§ Page images and extracted text:

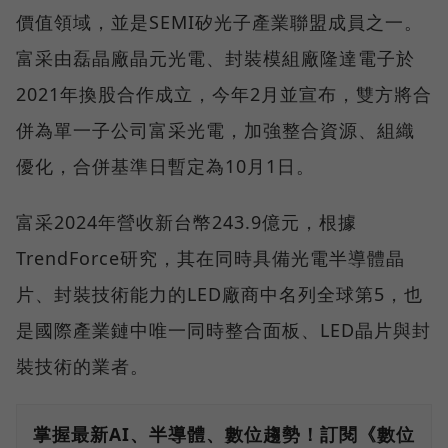
價值領域，並是SEMI矽光子產業聯盟成員之一。
富采由磊晶廠晶元光電、封裝模組廠隆達電子於
2021年換股合作成立，今年2月並宣布，雙方將合
併為單一子公司富采光電，加強整合資源、組織
優化，合併基準日暫定為10月1日。
富采2024年營收新台幣243.9億元，根據
TrendForce研究，其在同時具備光電半導體晶
片、封裝技術能力的LED廠商中名列全球第5，也
是國際產業鏈中唯一同時整合面板、LED晶片與封
裝技術的業者。
掌握最新AI、半導體、數位趨勢！訂閱《數位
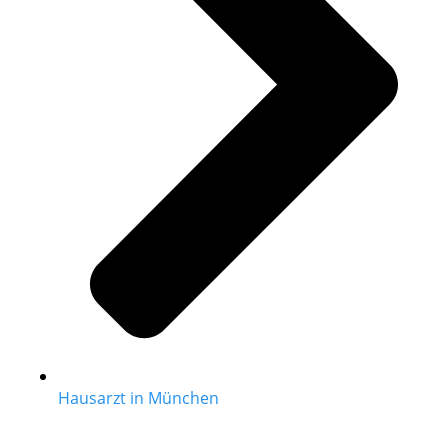
Hausarzt in München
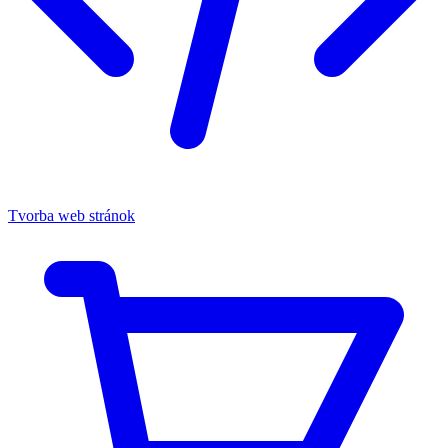
Tvorba web stránok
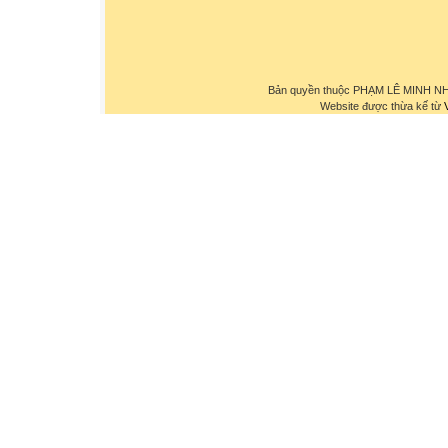
Bản quyền thuộc PHẠM LÊ MINH NHỰ
Website được thừa kế từ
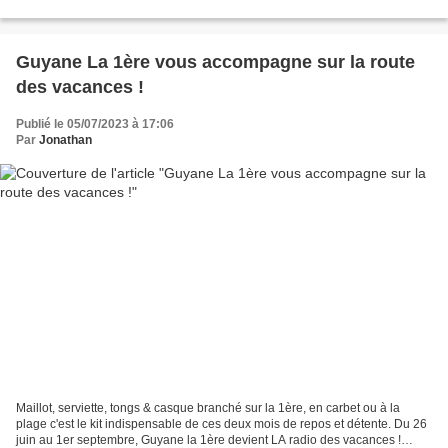
nous invite à découvrir des disciplines,...
Guyane La 1ère vous accompagne sur la route
des vacances !
Publié le 05/07/2023 à 17:06
Par
Jonathan
Maillot, serviette, tongs & casque branché sur la 1ère, en carbet ou à la
plage c'est le kit indispensable de ces deux mois de repos et détente. Du 26
juin au 1er septembre, Guyane la 1ère devient LA radio des vacances !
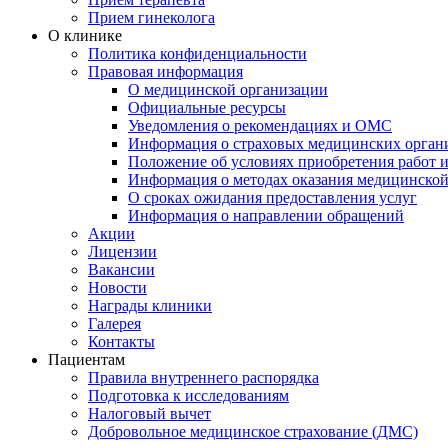
Прием гинеколога
О клинике
Политика конфиденциальности
Правовая информация
О медицинской организации
Официальные ресурсы
Уведомления о рекомендациях и ОМС
Информация о страховых медицинских орган
Положение об условиях приобретения работ и
Информация о методах оказания медицинско
О сроках ожидания предоставления услуг
Информация о направлении обращений
Акции
Лицензии
Вакансии
Новости
Награды клиники
Галерея
Контакты
Пациентам
Правила внутреннего распорядка
Подготовка к исследованиям
Налоговый вычет
Добровольное медицинское страхование (ДМС)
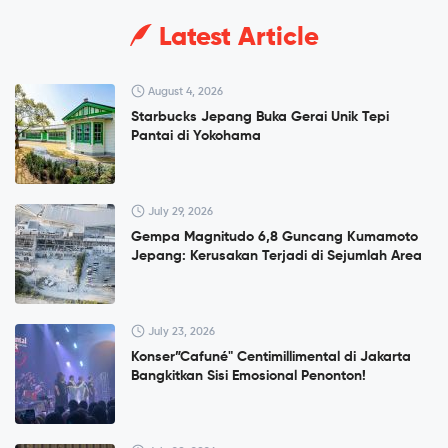
Latest Article
August 4, 2026
Starbucks Jepang Buka Gerai Unik Tepi
Pantai di Yokohama
July 29, 2026
Gempa Magnitudo 6,8 Guncang Kumamoto
Jepang: Kerusakan Terjadi di Sejumlah Area
July 23, 2026
Konser”Cafuné" Centimillimental di Jakarta
Bangkitkan Sisi Emosional Penonton!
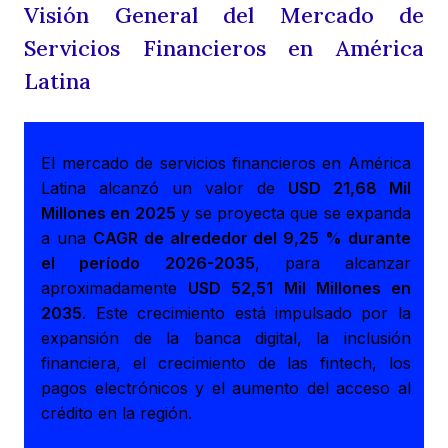
Visión General del Mercado de
Servicios Financieros en América
Latina
El mercado de servicios financieros en América
Latina alcanzó un valor de
USD 21,68 Mil
Millones en 2025
y se proyecta que se expanda
a una
CAGR de alrededor del 9,25 % durante
el período 2026-2035
, para alcanzar
aproximadamente
USD 52,51 Mil Millones en
2035
. Este crecimiento está impulsado por la
expansión de la banca digital, la inclusión
financiera, el crecimiento de las fintech, los
pagos electrónicos y el aumento del acceso al
crédito en la región.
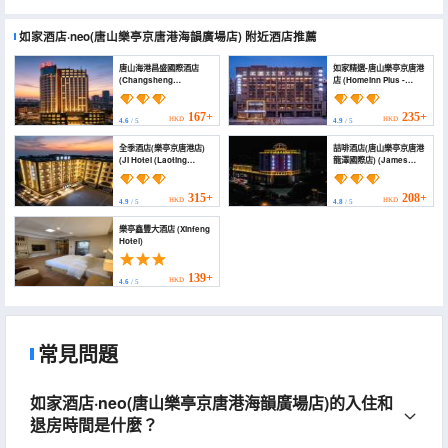
如家酒店·neo(唐山樂亭京唐港海韻廣場店)
附近酒店推薦
唐山海港昌盛國際酒店
如家精選-唐山樂亭京唐港
(Changsheng
店 (Homeinn Plus -
International Hotel)
Tangshan Laoting
Jingtang Port)
167+
235+
HKD
HKD
4.6
/ 5
4.9
/ 5
全季酒店(樂亭京唐港店)
喆啡酒店(唐山樂亭京唐港
(JI Hotel (Laoting
龍澤國際店) (James
Jingtang Port))
Joyce Coffetel Hotel
(Tangshan Laoting
Jingtang Port Longze
315+
208+
HKD
HKD
4.9
/ 5
4.8
/ 5
International))
樂亭鑫豐大酒店 (Xinfeng
Hotel)
139+
HKD
4.6
/ 5
常見問題
如家酒店·neo(唐山樂亭京唐港海韻廣場店)的入住和
退房時間是什麼？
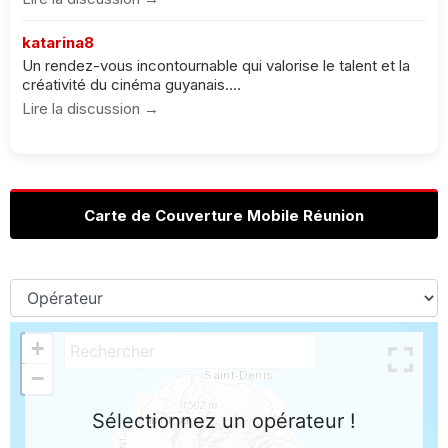
katarina8
Un rendez-vous incontournable qui valorise le talent et la
créativité du cinéma guyanais....
Lire la discussion →
Carte de Couverture Mobile Réunion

§ Your goal:
Word for word, please reproduce each entry above and leave out every picture.

§ Task answer:
價值領域，並是SEMI矽光子產業聯盟成員之一。
富采由磊晶廠晶元光電、封裝模組廠隆達電子於
2021年換股合作成立，今年2月並宣布，雙方將合
併為單一子公司富采光電，加強整合資源、組織
優化，合併基準日暫定為10月1日。
富采2024年營收新台幣243.9億元，根據
TrendForce研究，其在同時具備光電半導體晶
片、封裝技術能力的LED廠商中名列全球第5，也
是國際產業鏈中唯一同時整合面板、LED晶片與封
裝技術的業者。
掌握最新AI、半導體、數位趨勢！訂閱《數位
Hausarzt in München
Tvorba web stránok
Bản quyền thuộc PHẠM LÊ MINH NHỰ
Website được thừa kế từ
nous invite à découvrir des disciplines,...
Guyane La 1ère vous accompagne sur la route
des vacances !
Publié le 05/07/2023 à 17:06
Par
Jonathan
Maillot, serviette, tongs & casque branché sur la 1ère, en carbet ou à la
plage c'est le kit indispensable de ces deux mois de repos et détente. Du 26
juin au 1er septembre, Guyane la 1ère devient LA radio des vacances !
Прием гинеколога
О клинике
Политика конфиденциальности
Правовая информация
О медицинской организации
Официальные ресурсы
Уведомления о рекомендациях и ОМС
Информация о страховых медицинских орган
Положение об условиях приобретения работ и
Информация о методах оказания медицинско
О сроках ожидания предоставления услуг
Информация о направлении обращений
Акции
Лицензии
Вакансии
Новости
Награды клиники
Галерея
Контакты
Пациентам
Правила внутреннего распорядка
Подготовка к исследованиям
Налоговый вычет
Добровольное медицинское страхование (ДМС)
Latest Article
August 4, 2026
Starbucks Jepang Buka Gerai Unik Tepi
Pantai di Yokohama
July 29, 2026
Gempa Magnitudo 6,8 Guncang Kumamoto
Jepang: Kerusakan Terjadi di Sejumlah Area
July 23, 2026
Konser”Cafuné" Centimillimental di Jakarta
Bangkitkan Sisi Emosional Penonton!
Visión General del Mercado de
Servicios Financieros en América
Latina
El mercado de servicios financieros en América
Latina alcanzó un valor de
USD 21,68 Mil
Millones en 2025
y se proyecta que se expanda
a una
CAGR de alrededor del 9,25 % durante
el período 2026-2035
, para alcanzar
aproximadamente
USD 52,51 Mil Millones en
2035
. Este crecimiento está impulsado por la
expansión de la banca digital, la inclusión
financiera, el crecimiento de las fintech, los
pagos electrónicos y el aumento del acceso al
crédito en la región.
如家酒店·neo(唐山樂亭京唐港海韻廣場店)
附近酒店推薦
唐山海港昌盛國際酒店
如家精選-唐山樂亭京唐港
(Changsheng
店 (Homeinn Plus -
International Hotel)
Tangshan Laoting
Jingtang Port)
167+
235+
HKD
HKD
4.6
/ 5
4.9
/ 5
全季酒店(樂亭京唐港店)
喆啡酒店(唐山樂亭京唐港
(JI Hotel (Laoting
龍澤國際店) (James
Jingtang Port))
Joyce Coffetel Hotel
(Tangshan Laoting
Jingtang Port Longze
315+
208+
HKD
HKD
4.9
/ 5
4.8
/ 5
International))
樂亭鑫豐大酒店 (Xinfeng
Hotel)
139+
HKD
4.6
/ 5
常見問題
如家酒店·neo(唐山樂亭京唐港海韻廣場店)的入住和
退房時間是什麼？
katarina8
Un rendez-vous incontournable qui valorise le talent et la
créativité du cinéma guyanais....
Lire la discussion →
Carte de Couverture Mobile Réunion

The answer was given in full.